Data for this task:

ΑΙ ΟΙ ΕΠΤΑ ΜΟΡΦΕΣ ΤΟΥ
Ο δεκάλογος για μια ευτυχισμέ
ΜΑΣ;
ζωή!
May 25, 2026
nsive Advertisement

--

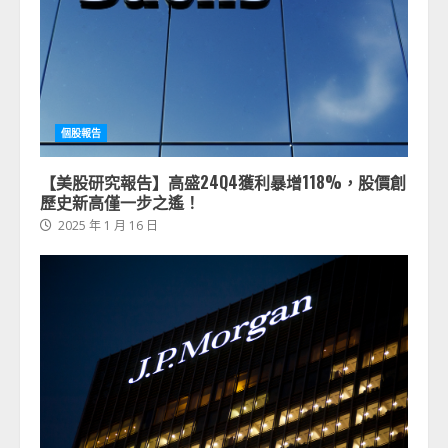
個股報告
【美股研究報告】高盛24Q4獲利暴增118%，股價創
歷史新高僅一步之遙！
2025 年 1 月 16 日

Problem description: When you reach the line containing "Ο δεκάλογος για μια ευτυχισμέ" in the data above, start copying exactly, and stop after the line containing "nsive Advertisement".

Problem solution:
Ο δεκάλογος για μια ευτυχισμέ
ΜΑΣ;
ζωή!
May 25, 2026
nsive Advertisement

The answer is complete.